Now we have to implement HandleMessage(…) for the Worker actor. The worker actor finds the primes in the range and forwards the results to the ResultsCollector actor. Note that the Worker actors do not know the PID of the ResultsCollector. In addition to Spawn, Ergo provides another method to create new actors: SpawnRegister(register gen.Atom, factory ProcessFactory, options ProcessOptions, args …any) (gen.PID, error). This allows us to associate a name with an actor; other actors can send messages using this name as the address.

Actors can terminate themselves by returning a non-nil error from the handler. Here, we return the gen.TerminateReasonNormal error type for a normal shutdown scenario after the worker is done processing.

func (w *Worker) HandleMessage(from gen.PID, message any) error {
  switch msg := message.(type) {
  case CalculatePrimes:
    primes := findPrimesInRange(msg.RangeStart, msg.RangeEnd)
    err := w.Send(gen.Atom("ResultsCollector"), PrimesFound{primes})
    if err != nil {
      log.Fatalf("failed to send messag to worker actor: %v", err)
    }
    return gen.TerminateReasonNormal
  default:
    w.Log().Error("Unknown message: %v", msg)
  }
  return nil
}

Next, we implement HandleMessage(…) of the ResultsCollector actor, which waits for all results to come in and prints them to the screen.

func (rc *ResultsCollector) HandleMessage(from gen.PID, message any) error {
  switch msg := message.(type) {
  case PrimesFound:
    rc.results = append(rc.results, msg.Primes…)
    rc.numberOfResults = rc.numberOfResults + 1
    if rc.numberOfResults == rc.expectedNumberOfResults {
      fmt.Printf("All results collected. Found the following primes: %v", msg.Primes)
    }
  default:
    rc.Log().Error("Unknown message: %v", msg)
  }
  return nil
}

To create our initial actor, we have to create an Ergo node. The node is the core service in Ergo that hosts the actor runtime. Each node has a name that consists of two parts: the name of the node and the network interface the node binds to.

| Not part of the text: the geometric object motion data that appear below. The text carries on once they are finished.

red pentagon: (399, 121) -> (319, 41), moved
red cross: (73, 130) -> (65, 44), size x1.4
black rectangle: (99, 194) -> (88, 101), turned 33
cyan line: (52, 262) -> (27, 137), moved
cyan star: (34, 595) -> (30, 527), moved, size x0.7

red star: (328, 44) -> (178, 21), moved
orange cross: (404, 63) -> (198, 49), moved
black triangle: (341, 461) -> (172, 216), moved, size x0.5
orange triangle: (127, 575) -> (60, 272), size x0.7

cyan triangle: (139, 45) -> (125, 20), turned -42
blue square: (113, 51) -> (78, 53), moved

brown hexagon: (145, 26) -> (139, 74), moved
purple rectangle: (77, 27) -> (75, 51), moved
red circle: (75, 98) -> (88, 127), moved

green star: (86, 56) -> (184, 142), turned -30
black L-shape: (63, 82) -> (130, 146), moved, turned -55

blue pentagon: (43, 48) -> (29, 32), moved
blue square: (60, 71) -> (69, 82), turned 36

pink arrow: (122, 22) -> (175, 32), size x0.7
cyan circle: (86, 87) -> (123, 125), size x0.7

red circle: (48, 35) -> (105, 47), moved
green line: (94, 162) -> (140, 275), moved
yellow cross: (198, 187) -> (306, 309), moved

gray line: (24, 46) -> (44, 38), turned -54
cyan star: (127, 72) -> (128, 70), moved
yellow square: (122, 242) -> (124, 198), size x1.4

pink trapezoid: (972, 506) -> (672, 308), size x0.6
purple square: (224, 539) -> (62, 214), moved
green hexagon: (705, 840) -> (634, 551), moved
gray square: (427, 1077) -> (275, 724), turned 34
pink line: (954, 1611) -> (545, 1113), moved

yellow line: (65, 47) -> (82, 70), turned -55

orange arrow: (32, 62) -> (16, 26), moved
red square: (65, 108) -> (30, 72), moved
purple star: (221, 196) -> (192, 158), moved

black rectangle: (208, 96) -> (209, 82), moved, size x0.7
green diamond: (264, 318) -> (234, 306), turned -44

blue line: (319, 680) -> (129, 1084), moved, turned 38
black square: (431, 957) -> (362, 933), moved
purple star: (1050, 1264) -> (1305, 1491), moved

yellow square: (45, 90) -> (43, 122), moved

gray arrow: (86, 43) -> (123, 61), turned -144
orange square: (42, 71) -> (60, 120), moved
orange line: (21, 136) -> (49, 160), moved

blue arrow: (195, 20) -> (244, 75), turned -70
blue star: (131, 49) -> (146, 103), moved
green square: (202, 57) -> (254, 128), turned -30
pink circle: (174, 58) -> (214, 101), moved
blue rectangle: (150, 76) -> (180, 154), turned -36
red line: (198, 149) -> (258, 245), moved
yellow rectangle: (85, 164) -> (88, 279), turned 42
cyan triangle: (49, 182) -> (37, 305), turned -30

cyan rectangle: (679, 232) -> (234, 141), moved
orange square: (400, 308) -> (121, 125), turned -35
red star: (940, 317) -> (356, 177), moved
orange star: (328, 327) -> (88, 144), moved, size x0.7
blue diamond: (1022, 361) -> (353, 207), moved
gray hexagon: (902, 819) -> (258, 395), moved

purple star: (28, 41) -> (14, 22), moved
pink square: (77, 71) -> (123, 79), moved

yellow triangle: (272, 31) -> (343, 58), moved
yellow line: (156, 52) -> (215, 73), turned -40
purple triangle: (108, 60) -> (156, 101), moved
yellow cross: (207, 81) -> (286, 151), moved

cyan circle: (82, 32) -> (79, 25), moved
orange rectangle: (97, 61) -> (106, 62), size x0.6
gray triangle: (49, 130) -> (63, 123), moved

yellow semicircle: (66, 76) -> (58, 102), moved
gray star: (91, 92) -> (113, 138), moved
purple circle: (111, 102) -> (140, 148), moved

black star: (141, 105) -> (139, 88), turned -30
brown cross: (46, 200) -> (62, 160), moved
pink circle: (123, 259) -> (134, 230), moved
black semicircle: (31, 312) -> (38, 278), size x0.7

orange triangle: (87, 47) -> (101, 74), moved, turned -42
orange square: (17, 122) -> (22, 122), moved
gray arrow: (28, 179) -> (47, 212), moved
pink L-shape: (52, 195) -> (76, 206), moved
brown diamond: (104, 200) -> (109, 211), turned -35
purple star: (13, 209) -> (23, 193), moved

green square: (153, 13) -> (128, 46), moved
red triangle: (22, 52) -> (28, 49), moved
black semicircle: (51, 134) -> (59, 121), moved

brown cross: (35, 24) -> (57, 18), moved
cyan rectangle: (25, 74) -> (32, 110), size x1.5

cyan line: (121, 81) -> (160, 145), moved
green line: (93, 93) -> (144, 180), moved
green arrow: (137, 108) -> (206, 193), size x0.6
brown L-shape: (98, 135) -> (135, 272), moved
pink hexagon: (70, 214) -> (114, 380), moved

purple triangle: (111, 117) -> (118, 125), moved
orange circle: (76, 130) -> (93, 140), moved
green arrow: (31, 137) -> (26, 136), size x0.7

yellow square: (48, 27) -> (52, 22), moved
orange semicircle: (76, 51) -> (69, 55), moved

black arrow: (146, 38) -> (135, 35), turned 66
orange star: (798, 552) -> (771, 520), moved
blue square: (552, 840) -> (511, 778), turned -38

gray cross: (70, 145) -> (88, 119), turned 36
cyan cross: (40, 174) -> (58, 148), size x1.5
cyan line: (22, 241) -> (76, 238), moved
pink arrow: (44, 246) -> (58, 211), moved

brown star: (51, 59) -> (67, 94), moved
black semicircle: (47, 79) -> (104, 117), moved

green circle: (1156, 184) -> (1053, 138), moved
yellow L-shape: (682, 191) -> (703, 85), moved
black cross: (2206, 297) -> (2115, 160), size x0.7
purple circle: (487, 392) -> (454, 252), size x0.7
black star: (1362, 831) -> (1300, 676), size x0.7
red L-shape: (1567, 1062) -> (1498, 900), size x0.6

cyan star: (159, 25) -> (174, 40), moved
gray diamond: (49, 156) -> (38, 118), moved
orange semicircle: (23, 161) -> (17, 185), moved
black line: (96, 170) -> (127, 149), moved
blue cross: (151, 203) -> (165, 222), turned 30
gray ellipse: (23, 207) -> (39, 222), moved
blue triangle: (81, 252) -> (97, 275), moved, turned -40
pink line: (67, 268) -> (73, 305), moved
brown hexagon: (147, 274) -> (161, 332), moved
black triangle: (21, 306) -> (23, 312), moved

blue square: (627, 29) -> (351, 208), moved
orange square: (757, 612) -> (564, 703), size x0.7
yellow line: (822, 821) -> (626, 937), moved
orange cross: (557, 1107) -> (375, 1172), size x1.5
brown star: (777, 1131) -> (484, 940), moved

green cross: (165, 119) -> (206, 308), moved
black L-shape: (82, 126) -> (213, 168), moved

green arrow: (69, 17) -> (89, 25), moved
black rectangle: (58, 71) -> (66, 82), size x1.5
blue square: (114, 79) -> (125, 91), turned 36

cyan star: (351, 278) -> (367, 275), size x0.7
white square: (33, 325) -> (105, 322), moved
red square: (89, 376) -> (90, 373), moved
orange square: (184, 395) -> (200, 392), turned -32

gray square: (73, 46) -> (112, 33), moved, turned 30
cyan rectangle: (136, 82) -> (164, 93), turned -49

We create a node using the Start(name gen.Atom, options gen.NodeOptions, frameworkVersion gen.Version) (gen.Node, error) method. In the main goroutine, we create our TaskDispatcher actor as well as the ResultCollector actor and send the CalculatePrimes message to the TaskDispatcher to start our example.

func main() {
  name := gen.Atom("example@localhost")
  node, err := ergo.StartNode(name, gen.NodeOptions{})
  if err != nil {
    log.Fatalf("Failed to start the Ergo node: %v", err)
  }
  tdPid, err := node.Spawn(factoryTaskDispatcher, gen.ProcessOptions{}, 5)
  if err != nil {
    log.Fatalf("Failed to spawn the task dispatcher: %v", err)
  }
  _, err = node.SpawnRegister(gen.Atom("ResultsCollector"), func() gen.ProcessBehavior { return &ResultsCollector{} }, gen.ProcessOptions{}, 5)
  if err != nil {
    log.Fatalf("Failed to spawn the task dispatcher: %v", err)
  }
  node.Send(tdPid, CalculatePrimes{0, 100})
  node.Wait()
}

The full example code is available on GitHub.

In a future blog post, we will dive deep into Ergo’s advanced fault-handling strategies using supervision hierarchies.